## Directions
Restate the entries below exactly, and keep all images out of the answer.

** Opening Data section block **

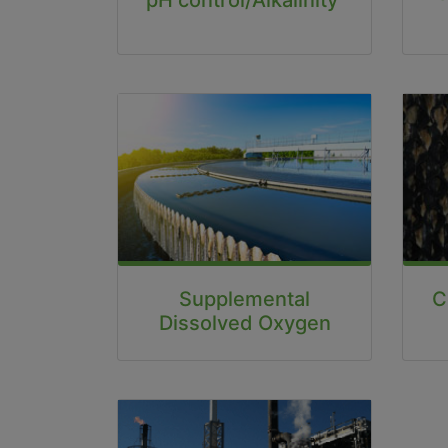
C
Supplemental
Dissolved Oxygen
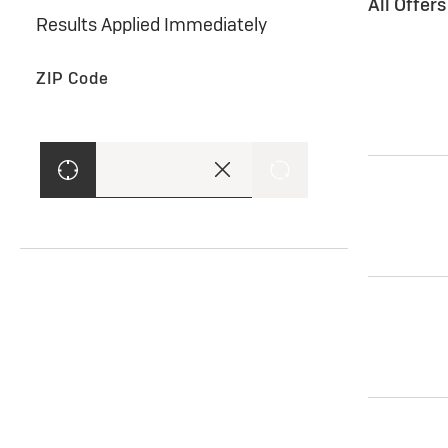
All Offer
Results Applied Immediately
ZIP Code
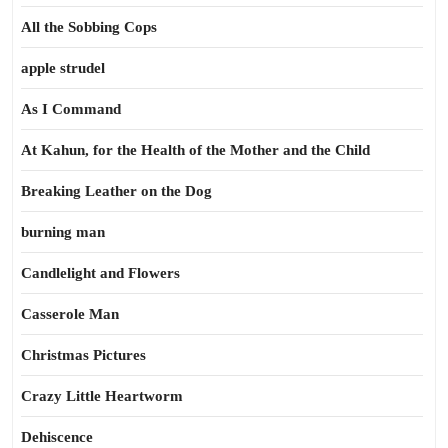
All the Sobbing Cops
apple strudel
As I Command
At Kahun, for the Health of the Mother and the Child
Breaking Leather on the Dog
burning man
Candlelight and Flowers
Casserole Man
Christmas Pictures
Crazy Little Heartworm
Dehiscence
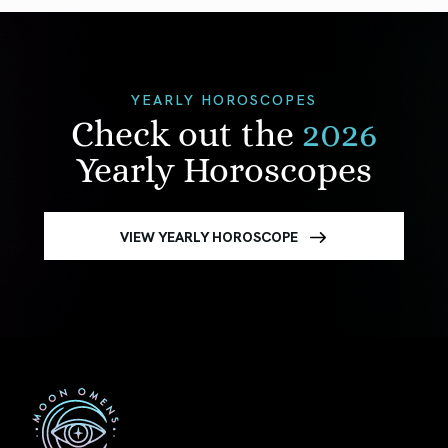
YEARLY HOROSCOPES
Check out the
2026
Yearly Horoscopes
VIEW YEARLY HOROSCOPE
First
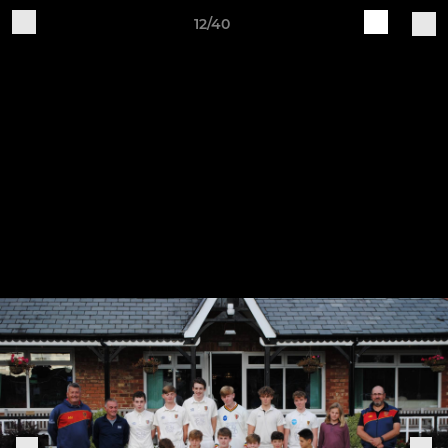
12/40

** Closing Data section block **

## Written answer
C
Supplemental
Dissolved Oxygen
All Offer
Results Applied Immediately
ZIP Code
All the Sobbing Cops
apple strudel
As I Command
At Kahun, for the Health of the Mother and the Child
Breaking Leather on the Dog
burning man
Candlelight and Flowers
Casserole Man
Christmas Pictures
Crazy Little Heartworm
Dehiscence
YEARLY HOROSCOPES
Check out the
2026
Yearly Horoscopes
VIEW YEARLY HOROSCOPE
First
12/40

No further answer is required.